Exercise instructions =>
When the line containing "собой. Америка по-прежнему поддерживает" appears in the entries below, begin printing there and stop after the line containing "輪替執政及相互監督作用。"; print each of those lines exactly and no other line.
Start of Dataset content
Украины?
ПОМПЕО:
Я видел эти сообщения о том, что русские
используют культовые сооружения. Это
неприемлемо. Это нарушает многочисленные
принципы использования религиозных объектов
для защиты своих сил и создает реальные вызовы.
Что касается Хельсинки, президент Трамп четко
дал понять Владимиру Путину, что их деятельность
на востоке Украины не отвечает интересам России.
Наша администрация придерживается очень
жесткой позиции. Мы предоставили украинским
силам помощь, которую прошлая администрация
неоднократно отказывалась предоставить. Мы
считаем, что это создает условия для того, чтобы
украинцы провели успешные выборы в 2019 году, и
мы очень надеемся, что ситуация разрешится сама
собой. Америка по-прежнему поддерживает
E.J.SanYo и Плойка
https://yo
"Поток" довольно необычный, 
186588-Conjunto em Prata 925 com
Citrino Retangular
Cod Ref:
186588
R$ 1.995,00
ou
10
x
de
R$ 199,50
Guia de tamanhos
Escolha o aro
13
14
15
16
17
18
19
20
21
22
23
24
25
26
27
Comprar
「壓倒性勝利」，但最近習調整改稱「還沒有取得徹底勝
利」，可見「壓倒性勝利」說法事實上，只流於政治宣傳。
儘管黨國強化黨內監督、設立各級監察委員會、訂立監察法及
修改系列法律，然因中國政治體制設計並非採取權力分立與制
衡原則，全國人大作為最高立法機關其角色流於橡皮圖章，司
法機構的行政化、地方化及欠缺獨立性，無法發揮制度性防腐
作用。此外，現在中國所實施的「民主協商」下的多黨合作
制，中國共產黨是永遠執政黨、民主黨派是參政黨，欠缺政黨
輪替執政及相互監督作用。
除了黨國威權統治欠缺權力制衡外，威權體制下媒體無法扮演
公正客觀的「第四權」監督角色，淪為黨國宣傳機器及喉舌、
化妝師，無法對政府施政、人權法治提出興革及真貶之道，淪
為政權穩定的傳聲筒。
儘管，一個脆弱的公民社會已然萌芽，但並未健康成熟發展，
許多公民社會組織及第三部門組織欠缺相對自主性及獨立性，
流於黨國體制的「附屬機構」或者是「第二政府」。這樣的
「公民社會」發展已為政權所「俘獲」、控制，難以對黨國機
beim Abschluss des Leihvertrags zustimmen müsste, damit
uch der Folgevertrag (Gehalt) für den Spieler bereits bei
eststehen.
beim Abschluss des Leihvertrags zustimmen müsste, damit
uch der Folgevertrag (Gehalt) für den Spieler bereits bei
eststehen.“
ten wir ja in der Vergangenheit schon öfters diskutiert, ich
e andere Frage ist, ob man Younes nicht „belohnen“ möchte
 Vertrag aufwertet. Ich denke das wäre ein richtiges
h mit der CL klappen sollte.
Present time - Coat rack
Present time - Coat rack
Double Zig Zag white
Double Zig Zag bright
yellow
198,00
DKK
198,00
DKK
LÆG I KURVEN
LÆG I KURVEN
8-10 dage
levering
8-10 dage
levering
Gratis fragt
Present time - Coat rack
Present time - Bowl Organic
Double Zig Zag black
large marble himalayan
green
End of Dataset content
Reply =>
собой. Америка по-прежнему поддерживает
E.J.SanYo и Плойка
https://yo
"Поток" довольно необычный, 
186588-Conjunto em Prata 925 com
Citrino Retangular
Cod Ref:
186588
R$ 1.995,00
ou
10
x
de
R$ 199,50
Guia de tamanhos
Escolha o aro
13
14
15
16
17
18
19
20
21
22
23
24
25
26
27
Comprar
「壓倒性勝利」，但最近習調整改稱「還沒有取得徹底勝
利」，可見「壓倒性勝利」說法事實上，只流於政治宣傳。
儘管黨國強化黨內監督、設立各級監察委員會、訂立監察法及
修改系列法律，然因中國政治體制設計並非採取權力分立與制
衡原則，全國人大作為最高立法機關其角色流於橡皮圖章，司
法機構的行政化、地方化及欠缺獨立性，無法發揮制度性防腐
作用。此外，現在中國所實施的「民主協商」下的多黨合作
制，中國共產黨是永遠執政黨、民主黨派是參政黨，欠缺政黨
輪替執政及相互監督作用。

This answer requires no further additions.